There is also a humane side to his management approach. Today, FirstBank is among the highest-paying Nigerian banks and offers the most attractive conditions of service, including training, accelerated career growth and many more. In 2021, its efforts were compensated with the Great Place to Work Award. Today, the once-touted conservative bank is attracting young and upwardly mobile professionals with the average age of its employees estimated at 39 years.

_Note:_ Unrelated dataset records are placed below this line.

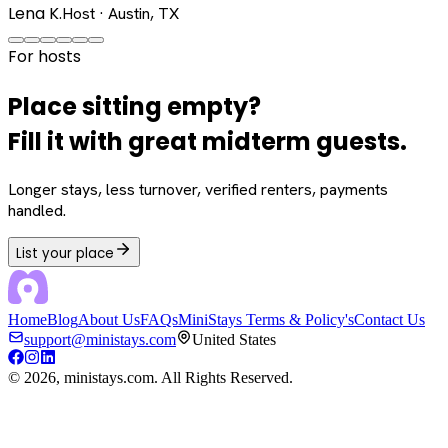
Lena K.
Host · Austin, TX
For hosts
Place sitting empty?
Fill it with great midterm guests.
Longer stays, less turnover, verified renters, payments
handled.
List your place
Home
Blog
About Us
FAQs
MiniStays Terms & Policy's
Contact Us
support@ministays.com
United States
©
2026
, ministays.com. All Rights Reserved.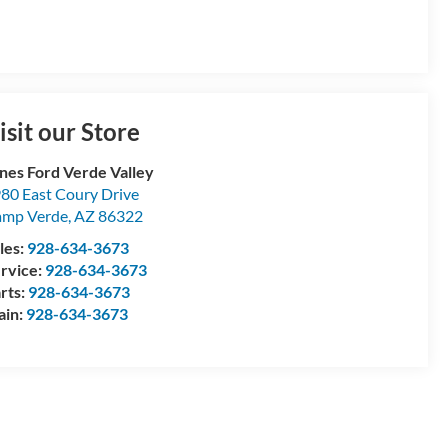
isit our Store
nes Ford Verde Valley
80 East Coury Drive
amp Verde
,
AZ
86322
les:
928-634-3673
rvice:
928-634-3673
rts:
928-634-3673
ain:
928-634-3673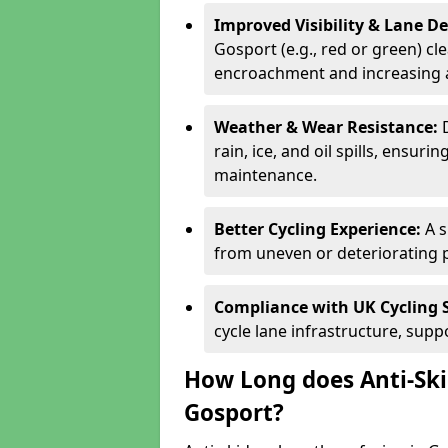
Improved Visibility & Lane 
Gosport (e.g., red or green) cle
encroachment and increasing a
Weather & Wear Resistance:
rain, ice, and oil spills, ensu
maintenance.
Better Cycling Experience:
A 
from uneven or deteriorating 
Compliance with UK Cycling 
cycle lane infrastructure, sup
How Long does Anti-Ski
Gosport?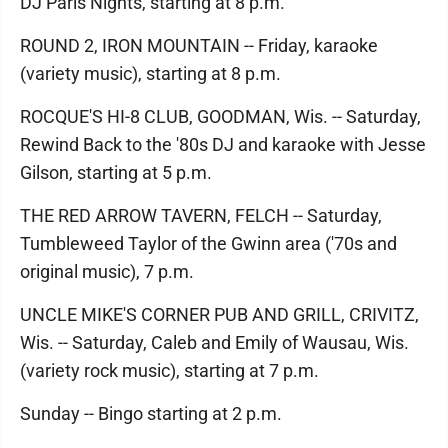
DJ Paris Nights, starting at 8 p.m.
ROUND 2, IRON MOUNTAIN -- Friday, karaoke
(variety music), starting at 8 p.m.
ROCQUE'S HI-8 CLUB, GOODMAN, Wis. -- Saturday,
Rewind Back to the '80s DJ and karaoke with Jesse
Gilson, starting at 5 p.m.
THE RED ARROW TAVERN, FELCH -- Saturday,
Tumbleweed Taylor of the Gwinn area ('70s and
original music), 7 p.m.
UNCLE MIKE'S CORNER PUB AND GRILL, CRIVITZ,
Wis. -- Saturday, Caleb and Emily of Wausau, Wis.
(variety rock music), starting at 7 p.m.
Sunday -- Bingo starting at 2 p.m.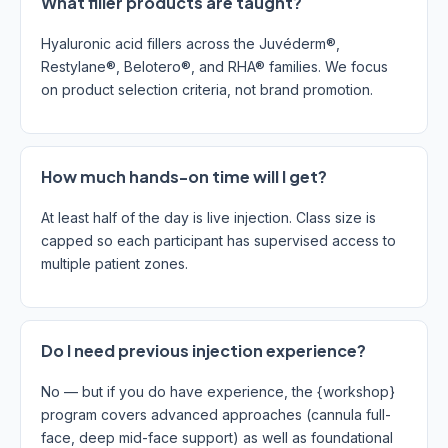
What filler products are taught?
Hyaluronic acid fillers across the Juvéderm®,
Restylane®, Belotero®, and RHA® families. We focus
on product selection criteria, not brand promotion.
How much hands-on time will I get?
At least half of the day is live injection. Class size is
capped so each participant has supervised access to
multiple patient zones.
Do I need previous injection experience?
No — but if you do have experience, the {workshop}
program covers advanced approaches (cannula full-
face, deep mid-face support) as well as foundational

Being the longest-serving managing director of the pre-colonial financial behemoth, Adeduntan has the leverage of time and experience to enforce its transformational agenda. But he had also prepared for the job. At KPMG where he co-pioneered the firms’ financial risk management advisory services, he trained in almost all areas of human endeavors – presentation, people management, business writing and all sorts. On assumption of office, he was bold and firm in his decision to headhunt, institute new work culture, clear career growth blockages and challenged the status quo.
His courageous outing in the past seven and half years has transformed an institution once considered one of least prepared for the age of “brick and click” banking into the Usain Bolt of the emerging financial technology space.